DESCRIPTION OF THE TASK ::
Please output the entries below exactly as they are.

RECORDS SHOWN ::
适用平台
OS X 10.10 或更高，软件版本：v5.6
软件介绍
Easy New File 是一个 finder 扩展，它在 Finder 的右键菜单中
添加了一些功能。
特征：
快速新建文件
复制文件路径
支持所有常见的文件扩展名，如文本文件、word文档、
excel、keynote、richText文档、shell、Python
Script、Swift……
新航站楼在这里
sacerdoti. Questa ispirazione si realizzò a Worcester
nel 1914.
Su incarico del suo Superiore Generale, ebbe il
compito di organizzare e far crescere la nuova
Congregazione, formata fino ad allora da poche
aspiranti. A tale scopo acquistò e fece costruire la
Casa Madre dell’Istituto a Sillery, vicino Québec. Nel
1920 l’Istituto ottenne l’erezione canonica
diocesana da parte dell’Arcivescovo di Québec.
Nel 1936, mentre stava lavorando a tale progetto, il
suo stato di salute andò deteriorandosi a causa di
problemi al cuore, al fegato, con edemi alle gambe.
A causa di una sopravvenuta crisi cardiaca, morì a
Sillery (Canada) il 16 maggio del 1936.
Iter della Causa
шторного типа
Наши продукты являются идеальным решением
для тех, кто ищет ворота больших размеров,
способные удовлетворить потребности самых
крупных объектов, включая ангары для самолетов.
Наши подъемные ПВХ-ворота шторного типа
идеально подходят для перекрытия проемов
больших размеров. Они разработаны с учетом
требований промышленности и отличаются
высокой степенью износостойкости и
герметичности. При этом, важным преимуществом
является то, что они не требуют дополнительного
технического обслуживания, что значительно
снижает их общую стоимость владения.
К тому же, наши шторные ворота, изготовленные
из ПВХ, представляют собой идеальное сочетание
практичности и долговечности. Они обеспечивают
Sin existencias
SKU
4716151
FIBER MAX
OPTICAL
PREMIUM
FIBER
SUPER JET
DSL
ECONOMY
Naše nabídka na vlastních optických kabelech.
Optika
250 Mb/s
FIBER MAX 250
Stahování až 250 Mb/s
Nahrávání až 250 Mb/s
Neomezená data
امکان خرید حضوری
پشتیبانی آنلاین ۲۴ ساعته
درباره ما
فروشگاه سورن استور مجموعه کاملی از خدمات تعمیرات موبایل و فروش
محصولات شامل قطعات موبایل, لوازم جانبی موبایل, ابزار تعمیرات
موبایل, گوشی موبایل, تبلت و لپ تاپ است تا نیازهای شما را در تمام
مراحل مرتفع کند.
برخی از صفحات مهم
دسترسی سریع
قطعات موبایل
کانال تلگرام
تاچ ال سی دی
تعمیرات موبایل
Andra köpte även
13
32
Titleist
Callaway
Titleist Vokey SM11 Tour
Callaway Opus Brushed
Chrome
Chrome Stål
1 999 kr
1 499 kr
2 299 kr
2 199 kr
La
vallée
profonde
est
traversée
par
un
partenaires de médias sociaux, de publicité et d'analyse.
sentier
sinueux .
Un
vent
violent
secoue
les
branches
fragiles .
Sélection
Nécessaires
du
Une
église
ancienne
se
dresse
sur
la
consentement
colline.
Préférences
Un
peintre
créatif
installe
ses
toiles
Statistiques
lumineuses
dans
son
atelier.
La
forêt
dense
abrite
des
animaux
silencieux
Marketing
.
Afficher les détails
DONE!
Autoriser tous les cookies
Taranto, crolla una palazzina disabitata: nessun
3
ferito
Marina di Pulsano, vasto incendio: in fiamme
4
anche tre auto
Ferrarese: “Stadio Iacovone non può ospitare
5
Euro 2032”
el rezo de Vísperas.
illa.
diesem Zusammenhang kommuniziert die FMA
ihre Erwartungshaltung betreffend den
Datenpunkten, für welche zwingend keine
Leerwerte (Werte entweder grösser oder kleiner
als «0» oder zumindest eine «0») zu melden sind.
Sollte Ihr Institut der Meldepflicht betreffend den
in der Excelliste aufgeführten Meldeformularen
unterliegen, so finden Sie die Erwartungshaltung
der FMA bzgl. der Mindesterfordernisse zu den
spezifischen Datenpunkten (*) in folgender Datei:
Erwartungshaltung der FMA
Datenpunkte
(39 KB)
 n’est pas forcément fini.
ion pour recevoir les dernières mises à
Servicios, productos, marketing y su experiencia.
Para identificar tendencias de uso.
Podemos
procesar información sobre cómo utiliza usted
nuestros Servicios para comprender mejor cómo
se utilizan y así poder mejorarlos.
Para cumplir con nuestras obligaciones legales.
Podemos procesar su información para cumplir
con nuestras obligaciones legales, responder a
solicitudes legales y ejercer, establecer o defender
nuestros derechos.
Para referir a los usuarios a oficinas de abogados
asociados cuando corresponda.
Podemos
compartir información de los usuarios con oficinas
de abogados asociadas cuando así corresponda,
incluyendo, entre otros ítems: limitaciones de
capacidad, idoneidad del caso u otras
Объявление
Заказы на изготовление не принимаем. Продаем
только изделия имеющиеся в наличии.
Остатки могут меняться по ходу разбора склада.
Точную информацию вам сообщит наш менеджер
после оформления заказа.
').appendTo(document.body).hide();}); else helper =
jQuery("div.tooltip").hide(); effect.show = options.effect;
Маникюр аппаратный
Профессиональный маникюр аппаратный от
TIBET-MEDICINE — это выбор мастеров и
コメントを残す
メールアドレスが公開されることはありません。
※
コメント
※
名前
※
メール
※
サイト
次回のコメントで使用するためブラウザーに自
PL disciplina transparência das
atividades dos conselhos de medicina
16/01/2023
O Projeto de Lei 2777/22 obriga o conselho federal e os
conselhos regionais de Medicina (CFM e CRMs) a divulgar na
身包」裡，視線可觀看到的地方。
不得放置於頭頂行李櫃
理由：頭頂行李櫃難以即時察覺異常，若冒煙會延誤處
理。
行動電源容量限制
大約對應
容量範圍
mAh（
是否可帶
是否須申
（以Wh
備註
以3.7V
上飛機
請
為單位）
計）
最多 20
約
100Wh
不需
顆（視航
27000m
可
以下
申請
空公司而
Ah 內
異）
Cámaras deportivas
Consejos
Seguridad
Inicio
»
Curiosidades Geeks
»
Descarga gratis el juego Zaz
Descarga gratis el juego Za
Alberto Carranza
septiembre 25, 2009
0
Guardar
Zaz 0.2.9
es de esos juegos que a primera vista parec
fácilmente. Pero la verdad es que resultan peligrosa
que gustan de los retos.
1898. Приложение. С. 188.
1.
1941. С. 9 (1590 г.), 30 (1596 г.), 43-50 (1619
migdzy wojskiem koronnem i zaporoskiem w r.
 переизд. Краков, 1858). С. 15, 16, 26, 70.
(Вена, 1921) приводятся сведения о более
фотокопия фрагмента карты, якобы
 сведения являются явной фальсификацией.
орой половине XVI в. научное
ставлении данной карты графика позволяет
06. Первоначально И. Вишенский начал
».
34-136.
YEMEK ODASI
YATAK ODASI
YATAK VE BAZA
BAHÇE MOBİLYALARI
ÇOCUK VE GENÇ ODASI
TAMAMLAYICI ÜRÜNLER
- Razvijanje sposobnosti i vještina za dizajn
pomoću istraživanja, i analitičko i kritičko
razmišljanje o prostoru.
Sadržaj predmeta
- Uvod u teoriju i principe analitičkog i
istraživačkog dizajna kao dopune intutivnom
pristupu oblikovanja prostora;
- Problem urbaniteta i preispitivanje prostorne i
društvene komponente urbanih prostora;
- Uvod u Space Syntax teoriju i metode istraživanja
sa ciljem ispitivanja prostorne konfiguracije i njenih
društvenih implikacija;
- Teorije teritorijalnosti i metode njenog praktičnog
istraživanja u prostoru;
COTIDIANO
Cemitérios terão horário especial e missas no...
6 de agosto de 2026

COMPLETED TASK ::
适用平台
OS X 10.10 或更高，软件版本：v5.6
软件介绍
Easy New File 是一个 finder 扩展，它在 Finder 的右键菜单中
添加了一些功能。
特征：
快速新建文件
复制文件路径
支持所有常见的文件扩展名，如文本文件、word文档、
excel、keynote、richText文档、shell、Python
Script、Swift……
新航站楼在这里
sacerdoti. Questa ispirazione si realizzò a Worcester
nel 1914.
Su incarico del suo Superiore Generale, ebbe il
compito di organizzare e far crescere la nuova
Congregazione, formata fino ad allora da poche
aspiranti. A tale scopo acquistò e fece costruire la
Casa Madre dell’Istituto a Sillery, vicino Québec. Nel
1920 l’Istituto ottenne l’erezione canonica
diocesana da parte dell’Arcivescovo di Québec.
Nel 1936, mentre stava lavorando a tale progetto, il
suo stato di salute andò deteriorandosi a causa di
problemi al cuore, al fegato, con edemi alle gambe.
A causa di una sopravvenuta crisi cardiaca, morì a
Sillery (Canada) il 16 maggio del 1936.
Iter della Causa
шторного типа
Наши продукты являются идеальным решением
для тех, кто ищет ворота больших размеров,
способные удовлетворить потребности самых
крупных объектов, включая ангары для самолетов.
Наши подъемные ПВХ-ворота шторного типа
идеально подходят для перекрытия проемов
больших размеров. Они разработаны с учетом
требований промышленности и отличаются
высокой степенью износостойкости и
герметичности. При этом, важным преимуществом
является то, что они не требуют дополнительного
технического обслуживания, что значительно
снижает их общую стоимость владения.
К тому же, наши шторные ворота, изготовленные
из ПВХ, представляют собой идеальное сочетание
практичности и долговечности. Они обеспечивают
Sin existencias
SKU
4716151
FIBER MAX
OPTICAL
PREMIUM
FIBER
SUPER JET
DSL
ECONOMY
Naše nabídka na vlastních optických kabelech.
Optika
250 Mb/s
FIBER MAX 250
Stahování až 250 Mb/s
Nahrávání až 250 Mb/s
Neomezená data
امکان خرید حضوری
پشتیبانی آنلاین ۲۴ ساعته
درباره ما
فروشگاه سورن استور مجموعه کاملی از خدمات تعمیرات موبایل و فروش
محصولات شامل قطعات موبایل, لوازم جانبی موبایل, ابزار تعمیرات
موبایل, گوشی موبایل, تبلت و لپ تاپ است تا نیازهای شما را در تمام
مراحل مرتفع کند.
برخی از صفحات مهم
دسترسی سریع
قطعات موبایل
کانال تلگرام
تاچ ال سی دی
تعمیرات موبایل
Andra köpte även
13
32
Titleist
Callaway
Titleist Vokey SM11 Tour
Callaway Opus Brushed
Chrome
Chrome Stål
1 999 kr
1 499 kr
2 299 kr
2 199 kr
La
vallée
profonde
est
traversée
par
un
partenaires de médias sociaux, de publicité et d'analyse.
sentier
sinueux .
Un
vent
violent
secoue
les
branches
fragiles .
Sélection
Nécessaires
du
Une
église
ancienne
se
dresse
sur
la
consentement
colline.
Préférences
Un
peintre
créatif
installe
ses
toiles
Statistiques
lumineuses
dans
son
atelier.
La
forêt
dense
abrite
des
animaux
silencieux
Marketing
.
Afficher les détails
DONE!
Autoriser tous les cookies
Taranto, crolla una palazzina disabitata: nessun
3
ferito
Marina di Pulsano, vasto incendio: in fiamme
4
anche tre auto
Ferrarese: “Stadio Iacovone non può ospitare
5
Euro 2032”
el rezo de Vísperas.
illa.
diesem Zusammenhang kommuniziert die FMA
ihre Erwartungshaltung betreffend den
Datenpunkten, für welche zwingend keine
Leerwerte (Werte entweder grösser oder kleiner
als «0» oder zumindest eine «0») zu melden sind.
Sollte Ihr Institut der Meldepflicht betreffend den
in der Excelliste aufgeführten Meldeformularen
unterliegen, so finden Sie die Erwartungshaltung
der FMA bzgl. der Mindesterfordernisse zu den
spezifischen Datenpunkten (*) in folgender Datei:
Erwartungshaltung der FMA
Datenpunkte
(39 KB)
 n’est pas forcément fini.
ion pour recevoir les dernières mises à
Servicios, productos, marketing y su experiencia.
Para identificar tendencias de uso.
Podemos
procesar información sobre cómo utiliza usted
nuestros Servicios para comprender mejor cómo
se utilizan y así poder mejorarlos.
Para cumplir con nuestras obligaciones legales.
Podemos procesar su información para cumplir
con nuestras obligaciones legales, responder a
solicitudes legales y ejercer, establecer o defender
nuestros derechos.
Para referir a los usuarios a oficinas de abogados
asociados cuando corresponda.
Podemos
compartir información de los usuarios con oficinas
de abogados asociadas cuando así corresponda,
incluyendo, entre otros ítems: limitaciones de
capacidad, idoneidad del caso u otras
Объявление
Заказы на изготовление не принимаем. Продаем
только изделия имеющиеся в наличии.
Остатки могут меняться по ходу разбора склада.
Точную информацию вам сообщит наш менеджер
после оформления заказа.
').appendTo(document.body).hide();}); else helper =
jQuery("div.tooltip").hide(); effect.show = options.effect;
Маникюр аппаратный
Профессиональный маникюр аппаратный от
TIBET-MEDICINE — это выбор мастеров и
コメントを残す
メールアドレスが公開されることはありません。
※
コメント
※
名前
※
メール
※
サイト
次回のコメントで使用するためブラウザーに自
PL disciplina transparência das
atividades dos conselhos de medicina
16/01/2023
O Projeto de Lei 2777/22 obriga o conselho federal e os
conselhos regionais de Medicina (CFM e CRMs) a divulgar na
身包」裡，視線可觀看到的地方。
不得放置於頭頂行李櫃
理由：頭頂行李櫃難以即時察覺異常，若冒煙會延誤處
理。
行動電源容量限制
大約對應
容量範圍
mAh（
是否可帶
是否須申
（以Wh
備註
以3.7V
上飛機
請
為單位）
計）
最多 20
約
100Wh
不需
顆（視航
27000m
可
以下
申請
空公司而
Ah 內
異）
Cámaras deportivas
Consejos
Seguridad
Inicio
»
Curiosidades Geeks
»
Descarga gratis el juego Zaz
Descarga gratis el juego Za
Alberto Carranza
septiembre 25, 2009
0
Guardar
Zaz 0.2.9
es de esos juegos que a primera vista parec
fácilmente. Pero la verdad es que resultan peligrosa
que gustan de los retos.
1898. Приложение. С. 188.
1.
1941. С. 9 (1590 г.), 30 (1596 г.), 43-50 (1619
migdzy wojskiem koronnem i zaporoskiem w r.
 переизд. Краков, 1858). С. 15, 16, 26, 70.
(Вена, 1921) приводятся сведения о более
фотокопия фрагмента карты, якобы
 сведения являются явной фальсификацией.
орой половине XVI в. научное
ставлении данной карты графика позволяет
06. Первоначально И. Вишенский начал
».
34-136.
YEMEK ODASI
YATAK ODASI
YATAK VE BAZA
BAHÇE MOBİLYALARI
ÇOCUK VE GENÇ ODASI
TAMAMLAYICI ÜRÜNLER
- Razvijanje sposobnosti i vještina za dizajn
pomoću istraživanja, i analitičko i kritičko
razmišljanje o prostoru.
Sadržaj predmeta
- Uvod u teoriju i principe analitičkog i
istraživačkog dizajna kao dopune intutivnom
pristupu oblikovanja prostora;
- Problem urbaniteta i preispitivanje prostorne i
društvene komponente urbanih prostora;
- Uvod u Space Syntax teoriju i metode istraživanja
sa ciljem ispitivanja prostorne konfiguracije i njenih
društvenih implikacija;
- Teorije teritorijalnosti i metode njenog praktičnog
istraživanja u prostoru;
COTIDIANO
Cemitérios terão horário especial e missas no...
6 de agosto de 2026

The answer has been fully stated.